Hay títulos que resultan atractivos y sugerentes, aunque no den debida cuenta del contenido global de un libro. El de Buceo, cuarto poemario de Edgardo Zotto (Rosario, 1947), parece ser uno de ellos. Es cierto que da pie para el atractivo arte de tapa y el juego de palabras de contratapa, a cargo del editor, mientras alude también a una playa nombrada en el texto, a las resonancias acuáticas de algunos poemas y sobre todo a la acción de capturar imágenes en las profundidades, una analogía posible de la tenaz y paciente búsqueda del poeta, como la entiende el autor. Pero “rastreo”, por las numerosas pistas que deja el libro (“En el cruce de los caminos/ sin saber cuál tomar”), se nos ocurre un nombre que hubiera resultado más justo con el canto preciso y tan respetuoso del silencio que ofrece Zotto: “Bucear en lo perdido/ y hallar el rastro,/ la estela de lo nuevo.”

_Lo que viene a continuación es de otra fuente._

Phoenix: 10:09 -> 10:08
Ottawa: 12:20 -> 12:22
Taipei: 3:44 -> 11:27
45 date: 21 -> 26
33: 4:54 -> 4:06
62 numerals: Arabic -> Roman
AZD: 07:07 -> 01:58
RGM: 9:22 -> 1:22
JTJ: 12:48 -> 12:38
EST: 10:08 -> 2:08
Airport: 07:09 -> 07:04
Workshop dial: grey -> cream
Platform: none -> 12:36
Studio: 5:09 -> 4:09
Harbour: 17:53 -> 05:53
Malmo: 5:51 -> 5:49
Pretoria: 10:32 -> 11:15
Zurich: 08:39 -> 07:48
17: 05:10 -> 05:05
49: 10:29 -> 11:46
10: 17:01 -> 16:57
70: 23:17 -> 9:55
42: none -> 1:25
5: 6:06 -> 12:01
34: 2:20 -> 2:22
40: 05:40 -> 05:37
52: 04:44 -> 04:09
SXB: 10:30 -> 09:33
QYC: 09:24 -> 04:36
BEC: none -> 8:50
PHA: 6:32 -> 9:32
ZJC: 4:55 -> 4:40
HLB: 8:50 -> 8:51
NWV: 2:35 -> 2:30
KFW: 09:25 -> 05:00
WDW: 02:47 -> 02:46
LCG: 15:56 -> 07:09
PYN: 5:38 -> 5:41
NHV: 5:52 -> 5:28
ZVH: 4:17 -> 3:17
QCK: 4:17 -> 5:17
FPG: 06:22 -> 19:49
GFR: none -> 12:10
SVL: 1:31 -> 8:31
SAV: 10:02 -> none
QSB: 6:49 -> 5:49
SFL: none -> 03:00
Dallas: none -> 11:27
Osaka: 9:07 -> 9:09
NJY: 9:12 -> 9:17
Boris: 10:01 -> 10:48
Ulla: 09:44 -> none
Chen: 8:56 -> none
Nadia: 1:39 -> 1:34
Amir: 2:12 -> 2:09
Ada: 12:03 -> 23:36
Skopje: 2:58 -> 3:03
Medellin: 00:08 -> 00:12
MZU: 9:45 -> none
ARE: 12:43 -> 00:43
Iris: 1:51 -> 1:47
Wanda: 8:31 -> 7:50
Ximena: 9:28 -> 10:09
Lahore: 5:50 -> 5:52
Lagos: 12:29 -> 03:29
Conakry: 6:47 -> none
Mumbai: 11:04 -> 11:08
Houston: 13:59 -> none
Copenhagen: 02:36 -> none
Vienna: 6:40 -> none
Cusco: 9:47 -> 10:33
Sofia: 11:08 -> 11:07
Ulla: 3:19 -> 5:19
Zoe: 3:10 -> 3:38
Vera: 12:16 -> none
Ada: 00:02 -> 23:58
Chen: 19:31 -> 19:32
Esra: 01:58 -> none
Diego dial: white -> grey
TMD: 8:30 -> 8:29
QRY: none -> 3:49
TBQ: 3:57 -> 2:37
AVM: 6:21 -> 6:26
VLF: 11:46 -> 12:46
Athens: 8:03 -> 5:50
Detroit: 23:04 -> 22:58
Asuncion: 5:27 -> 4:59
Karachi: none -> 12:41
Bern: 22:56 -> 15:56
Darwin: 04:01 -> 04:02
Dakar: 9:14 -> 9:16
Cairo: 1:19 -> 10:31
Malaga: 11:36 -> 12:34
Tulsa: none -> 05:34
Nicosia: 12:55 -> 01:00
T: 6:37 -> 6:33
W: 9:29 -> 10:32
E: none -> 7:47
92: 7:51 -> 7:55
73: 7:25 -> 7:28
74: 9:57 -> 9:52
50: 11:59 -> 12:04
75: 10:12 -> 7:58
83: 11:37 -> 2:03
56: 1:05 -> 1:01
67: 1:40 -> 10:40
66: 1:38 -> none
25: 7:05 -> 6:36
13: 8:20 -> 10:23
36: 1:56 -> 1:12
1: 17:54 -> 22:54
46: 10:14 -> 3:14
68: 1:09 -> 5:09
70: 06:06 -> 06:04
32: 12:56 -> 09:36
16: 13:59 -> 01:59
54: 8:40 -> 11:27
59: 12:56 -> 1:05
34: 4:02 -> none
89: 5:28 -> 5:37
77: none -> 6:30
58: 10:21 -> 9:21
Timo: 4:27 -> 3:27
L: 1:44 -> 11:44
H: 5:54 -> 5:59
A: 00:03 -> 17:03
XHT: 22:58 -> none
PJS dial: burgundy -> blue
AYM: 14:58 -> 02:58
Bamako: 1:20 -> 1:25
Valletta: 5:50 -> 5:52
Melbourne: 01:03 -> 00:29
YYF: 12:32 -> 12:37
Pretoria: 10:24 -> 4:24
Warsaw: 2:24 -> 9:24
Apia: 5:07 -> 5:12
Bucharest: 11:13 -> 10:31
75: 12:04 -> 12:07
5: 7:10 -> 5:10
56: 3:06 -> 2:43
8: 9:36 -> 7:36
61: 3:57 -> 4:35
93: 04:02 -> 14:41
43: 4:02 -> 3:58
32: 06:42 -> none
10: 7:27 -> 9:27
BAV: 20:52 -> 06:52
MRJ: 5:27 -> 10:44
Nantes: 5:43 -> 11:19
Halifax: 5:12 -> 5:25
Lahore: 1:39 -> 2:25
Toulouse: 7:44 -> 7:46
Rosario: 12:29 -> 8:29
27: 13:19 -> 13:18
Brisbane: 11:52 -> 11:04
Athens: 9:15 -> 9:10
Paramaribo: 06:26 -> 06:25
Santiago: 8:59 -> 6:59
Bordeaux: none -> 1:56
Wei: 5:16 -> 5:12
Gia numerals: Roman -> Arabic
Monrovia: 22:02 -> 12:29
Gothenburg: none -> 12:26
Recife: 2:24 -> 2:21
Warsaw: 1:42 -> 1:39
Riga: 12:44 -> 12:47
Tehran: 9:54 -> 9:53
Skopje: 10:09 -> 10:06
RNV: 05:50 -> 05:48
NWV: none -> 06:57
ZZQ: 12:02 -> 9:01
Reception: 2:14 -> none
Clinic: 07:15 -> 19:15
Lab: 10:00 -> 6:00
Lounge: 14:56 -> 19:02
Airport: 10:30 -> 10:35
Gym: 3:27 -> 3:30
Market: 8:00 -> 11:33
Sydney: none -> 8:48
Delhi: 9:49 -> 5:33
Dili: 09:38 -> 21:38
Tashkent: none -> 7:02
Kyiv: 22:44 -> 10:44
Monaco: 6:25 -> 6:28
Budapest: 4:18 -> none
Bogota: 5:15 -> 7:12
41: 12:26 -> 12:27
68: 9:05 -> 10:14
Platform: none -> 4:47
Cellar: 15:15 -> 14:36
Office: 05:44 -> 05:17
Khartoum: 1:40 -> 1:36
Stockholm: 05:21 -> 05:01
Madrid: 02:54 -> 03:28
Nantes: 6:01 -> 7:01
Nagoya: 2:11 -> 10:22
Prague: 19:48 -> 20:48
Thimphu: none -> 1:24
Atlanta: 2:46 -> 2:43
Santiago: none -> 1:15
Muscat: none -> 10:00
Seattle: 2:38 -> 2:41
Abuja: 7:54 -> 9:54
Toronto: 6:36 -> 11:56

Esa paciencia y serenidad de la espera, que posterga el anunciar, el decir, se da en este caso aun en términos biográficos: el rosarino, como todo autor tardío en publicar, se ha tomado su tiempo para persistir en sus obsesiones y reflexionar sobre el propio quehacer. Como manifestación de esa fuerte impronta metaliteraria, se puede considerar la caracterización que brinda Buceo del poeta, como parte de “Esa tribu sin tierra/ que sin dudar/ sigue huellas inciertas”. Ese buscador de confines, que se aleja del tráfico de las palabras, articuladas, trilladas, se encuentra finalmente con sus límites: la música, la imagen y el silencio, elementos nucleares de su pensamiento estético.
El silenciero
El poeta libera a la materia del silencio (“Pero si hay paciencia/ la piedra de lo que calla// algún jugo soltará.”), y la hace cantar, insensatamente, sensualmente. Como se sugiere en “Frases, líneas, música”, el poeta no piensa con conceptos: “Por la fuerza de las cosas/ que insisten en ser cantadas// se convierte en alguien que no puede/ pensar una palabra sin la imagen/ que dibuja la melodía que la cubre”. Esa carencia de certezas, esa falta de aprendizaje, de sentido único y claro, de esa capacidad de discernir (“Alguien borró las diferencias”), se señala con obstinación, sin lamento ni reproche, en casi todos los poemas. Lo que felizmente se oculta es el sentido razonable, vuelto herramienta transable en el mercado de valores, el que podría volverse equivalente de otra cosa: “Bajo nombres que/ se aquietan hasta desaparecer/ queda esa luz// que sólo es nuestra.”
Si el poeta es un buscador, debe cuidarse de llegar a ser un buscador excesivo. Ese peligro, esa limitación de la palabra humana viene enunciándose por siglos. Debe entonces saber cuándo retroceder. Por ello, el silencio puede resultar una salida. No se puede ir más lejos con las palabras —de límites habla el epígrafe de Maurice Blanchot que encabeza el libro: al fallar las palabras, cede su confín, la memoria—. Porque el habla nos defrauda (“¡tantas cosas se pierden/ en la traducción!”, se señala con ironía), experimentamos la certidumbre de un significado que nos supera, se nos escapa y nos envuelve.
Cuando el lenguaje de los hombres bordea con la luz —otro límite—, se vuelve inarticulado, música, como la del niño antes de aprender a usar las palabras: “En la mirada/ del que fui/ y al que voy regresando”. Si la poesía se convierte en música cuando alcanza la intensidad máxima de su ser, es porque resulta un modo de “aternurar lo que se va”, como dice el verso citado de Beatriz Vallejos, una manera de “atesorar la sombra/ de lo que se ha ido/ y fatalmente/ insistirá en volver”, agregará Zotto, en la segunda parte del libro, el “Pequeño homenaje” que le brinda el autor a la poeta santafecina.
Con una destreza rítmica destacable, resuenan en Buceo la sintaxis y el ethos de Joaquín Giannuzzi y la sensibilidad social y humana de Juan L. Ortiz, voces que asimila Zotto a su propio canto maduro, bello y singular.
Publicado en "Señales", diario La Capital, Rosario, 24 de octubre de 2010.